ステロイドによる治療、スキンケア、悪化因子への対策の3つに、漢方薬を加えて、それらの効果を総合的に高めることを期待します。

ただし「ステロイドは対症療法なので、漢方薬で根本から治したい。」

とは言いましても、皮膚の炎症の症状がある場合はやはり

①に、皮膚の炎症を抑える、痒みを抑えることが優先であり

②に、皮膚の防御力を高めるための治療となります。

アトピーの方の皮膚は、角質に異常があると言われます。

角質は、皮膚の水分を保持したり、異物の侵入を防ぐバリアの働きをしたりしている部分です。

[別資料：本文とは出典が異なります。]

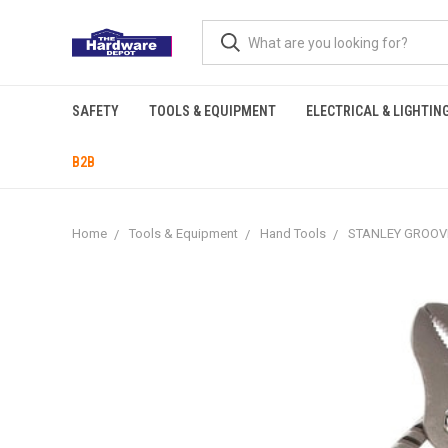
SAFETY
TOOLS & EQUIPMENT
ELECTRICAL & LIGHTIN
B2B
Home
Tools & Equipment
Hand Tools
STANLEY GROOVE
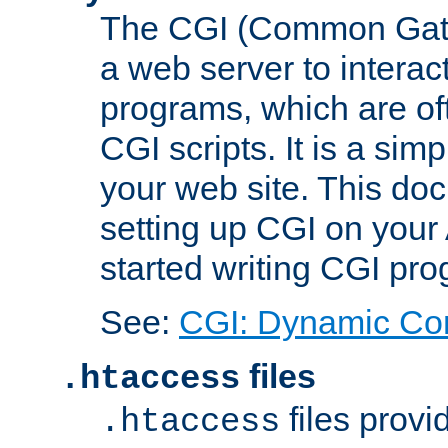
The CGI (Common Gatew
a web server to interac
programs, which are of
CGI scripts. It is a si
your web site. This doc
setting up CGI on your
started writing CGI pr
See:
CGI: Dynamic Co
files
.htaccess
files provi
.htaccess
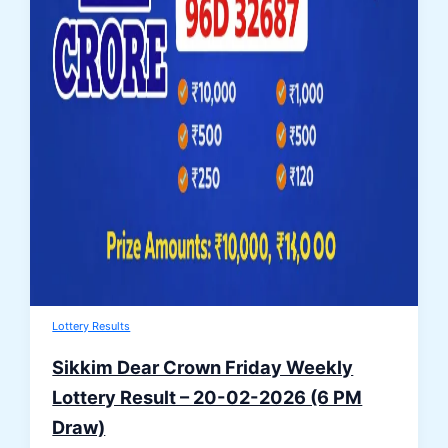
Lottery Results
Sikkim Dear Crown Friday Weekly
Lottery Result – 20-02-2026 (6 PM
Draw)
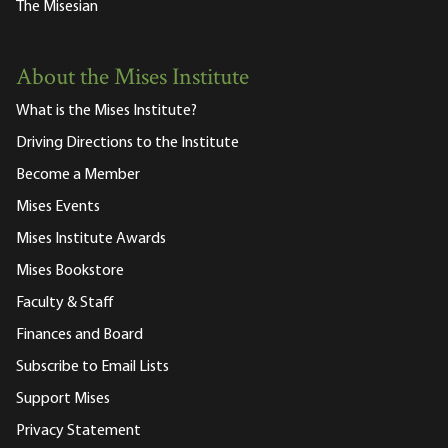
The Misesian
About the Mises Institute
What is the Mises Institute?
Driving Directions to the Institute
Become a Member
Mises Events
Mises Institute Awards
Mises Bookstore
Faculty & Staff
Finances and Board
Subscribe to Email Lists
Support Mises
Privacy Statement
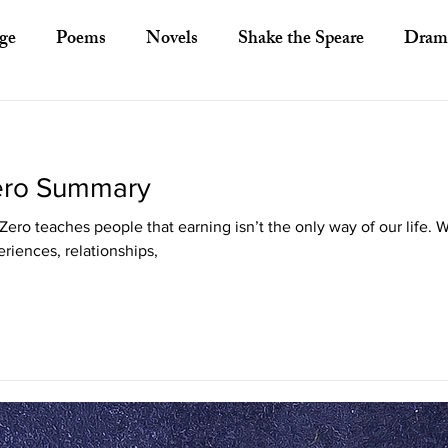
ge
Poems
Novels
Shake the Speare
Dram
ory
Literary Criticism
Literary Theory
Essays
Zero Summary
European Literature
Indian Literature
Africa
ero teaches people that earning isn’t the only way of our life. 
riences, relationships,
Other Asian Literature
Other Literature
Crit
ayists
Poets
Novelists
Australian Literature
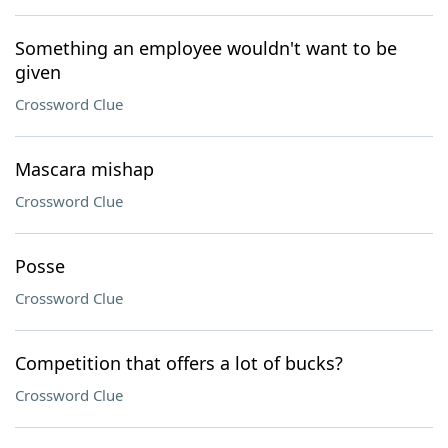
Something an employee wouldn't want to be
given
Crossword Clue
Mascara mishap
Crossword Clue
Posse
Crossword Clue
Competition that offers a lot of bucks?
Crossword Clue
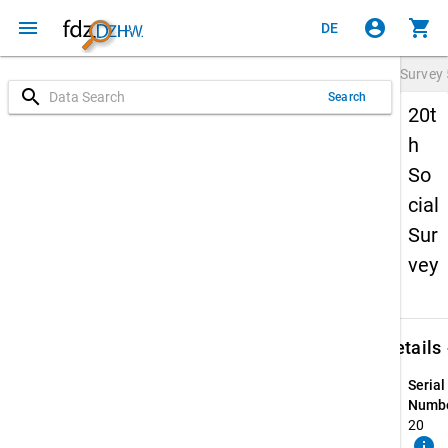
menu
account_circle
shopping_cart
DE
Survey
search
Search
20t
h
So
cial
Sur
vey
keybo
Details
Serial
Numbe
20
info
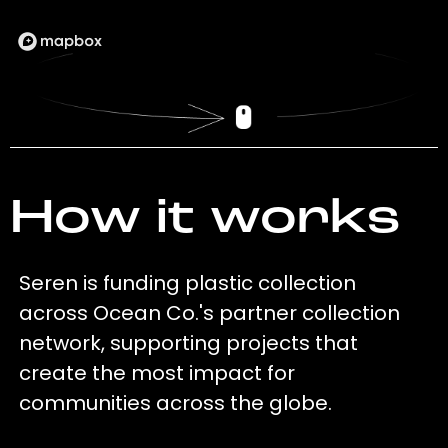
How it works
Seren is funding plastic collection
across Ocean Co.'s partner collection
network, supporting projects that
create the most impact for
communities across the globe.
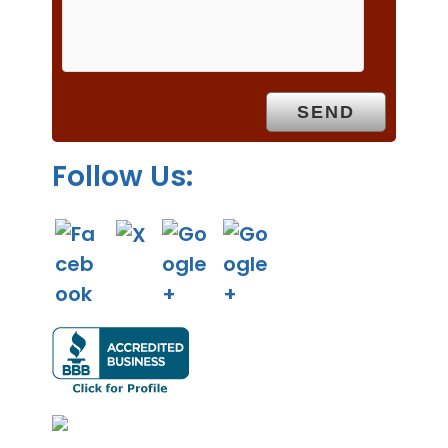
m
p
t
y
.
Follow Us:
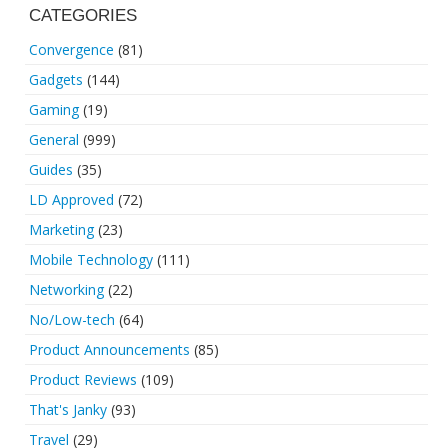
CATEGORIES
Convergence
(81)
Gadgets
(144)
Gaming
(19)
General
(999)
Guides
(35)
LD Approved
(72)
Marketing
(23)
Mobile Technology
(111)
Networking
(22)
No/Low-tech
(64)
Product Announcements
(85)
Product Reviews
(109)
That's Janky
(93)
Travel
(29)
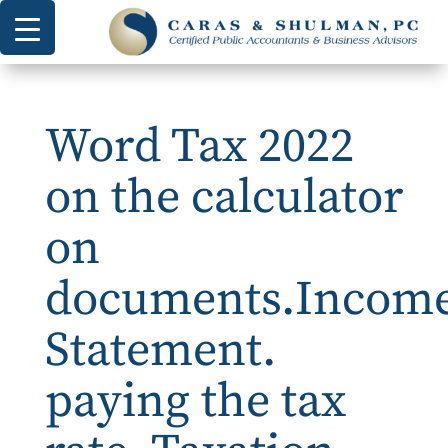
Word Tax 2022
on the calculator
on
documents.Incom
Statement.
paying the tax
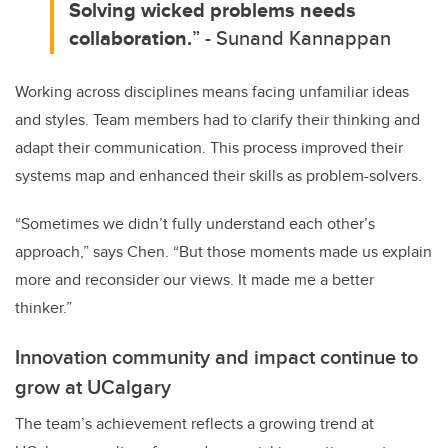
Solving wicked problems needs
collaboration.
” - Sunand Kannappan
Working across disciplines means facing unfamiliar ideas
and styles. Team members had to clarify their thinking and
adapt their communication. This process improved their
systems map and enhanced their skills as problem-solvers.
“Sometimes we didn’t fully understand each other’s
approach,” says Chen. “But those moments made us explain
more and reconsider our views. It made me a better
thinker.”
Innovation community and impact continue to
grow at UCalgary
The team’s achievement reflects a growing trend at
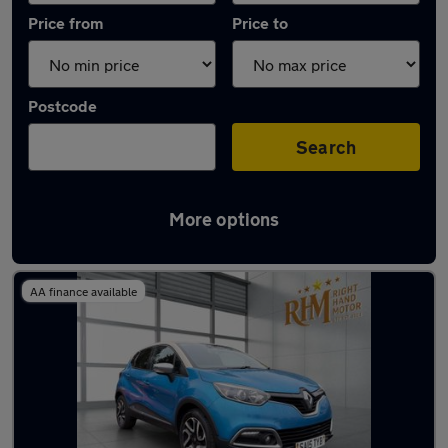
Price from
Price to
Postcode
Search
More options
Latest used Renault Captur in Epping
AA finance available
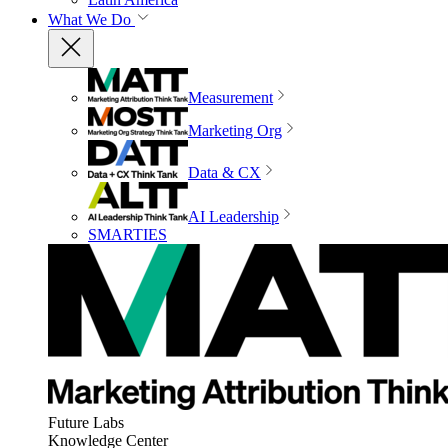
What We Do
Measurement
Marketing Org
Data & CX
AI Leadership
SMARTIES
Future Labs
Knowledge Center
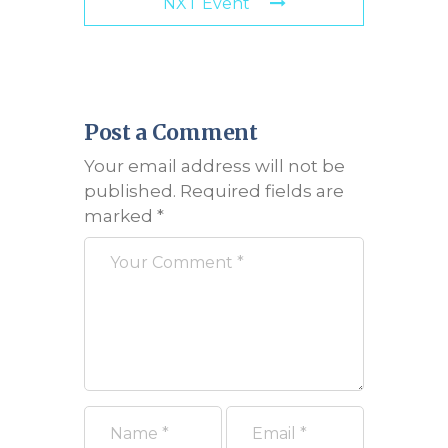
NXT Event
Post a Comment
Your email address will not be
published.
Required fields are
marked
*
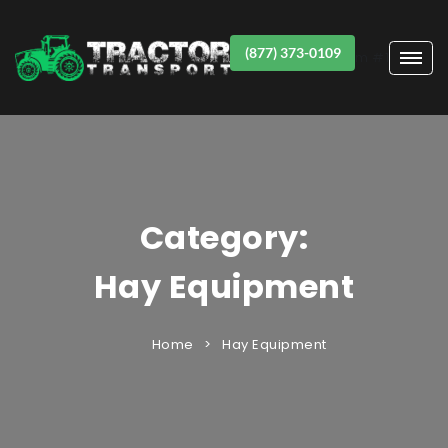
(877) 373-0109
Item #1
Category:
Hay Equipment
Home
Hay Equipment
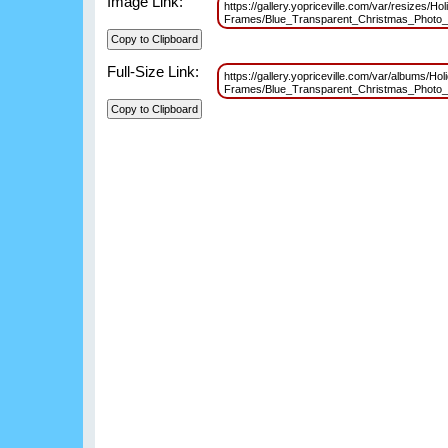
Image Link:
https://gallery.yopriceville.com/var/resizes/Hol
Frames/Blue_Transparent_Christmas_Photo
Full-Size Link:
https://gallery.yopriceville.com/var/albums/Hol
Frames/Blue_Transparent_Christmas_Photo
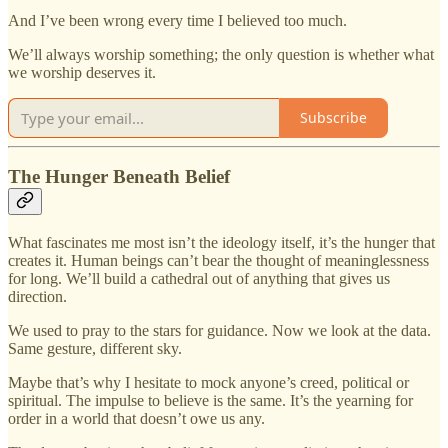
And I’ve been wrong every time I believed too much.
We’ll always worship something; the only question is whether what
we worship deserves it.
Subscribe
The Hunger Beneath Belief
What fascinates me most isn’t the ideology itself, it’s the hunger that
creates it. Human beings can’t bear the thought of meaninglessness
for long. We’ll build a cathedral out of anything that gives us
direction.
We used to pray to the stars for guidance. Now we look at the data.
Same gesture, different sky.
Maybe that’s why I hesitate to mock anyone’s creed, political or
spiritual. The impulse to believe is the same. It’s the yearning for
order in a world that doesn’t owe us any.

皮膚が乾燥してカサカサになることがありますし、また、刺激には敏感になり傷つきやすく、感染を起こしやすくなったりします。

漢方で言うと、

皮膚の潤いの低下は「血」の異常

皮膚のバリア機能の低下は「気」の異常です。

よって、アトピーに使う漢方薬というのは、

炎症を抑える生薬痒みを抑える生薬、の含まれている漢方薬、

それに、「血」を補う生薬「気」を補う生薬などが配合されたものを選んでいきます。

 

漢方的な体質として、水分や栄養が不足しているのは「陰虚いんきょ」体質と考えます。皮膚が乾燥して刺激に対してデリケートで、痒みが激しくなりやすい状態です。
また、皮膚(体表)を保護しているバリア機能にかかわる気を「衛気えき」といいます。アトピー性皮膚炎ではこの衛気が弱っていると考えます。

アトピーに用いられる漢方薬

例えば、

黄連解毒湯(おうれんげどくとう)
炎症を抑える生薬が入っています。熱感のある炎症を鎮める薬の基本となる漢方薬です。

温清飲(うんせいいん)
炎症を抑える生薬と、「血」を補う生薬が入っています。

当帰飲子(とうきいんし)
痒みを抑える生薬と、「血」を補う生薬が入っています。

黄耆建中湯(おうぎけんちゅうとう)
「気」を補う生薬が入っています。

十全大補湯(じゅうぜんたいほとう)
「血」を補う生薬と、「気」を補う生薬が入っています。

消風散(しょうふうさん)
炎症を抑える生薬と、痒みを抑える生薬と、「血」を補う生薬が入っています。

消風散にはさらに、水分の流れを調整して皮膚の分泌物を抑える作用があるので、浸出液が多くジュクジュクしている時によく使われています。

「皮膚は内臓の鏡」と言われることがあります。
皮膚の見た目の症状だけでなく、一般的な体質改善と同様に、体全体のバランスもみて漢方薬を選んだ方が効果があると思います。

最後にもう一度注意点を。

もし今現在ステロイドの外用薬を処方されていて、漢方薬に切り替えたいという場合でも、ステロイドを急に止めると症状がぶり返す(リバウンドする)ことがあります。

漢方薬はステロイドの代わりとなるものではありませんので、ステロイドの減量や中止は、処方医の指示で行って下さい。

ストレス、不安、食生活の乱れ、多忙、不規則な生活などによっても症状が悪化しやすいです。漢方薬の服用ととともに、生活を見直し改善することも必要かもしれません。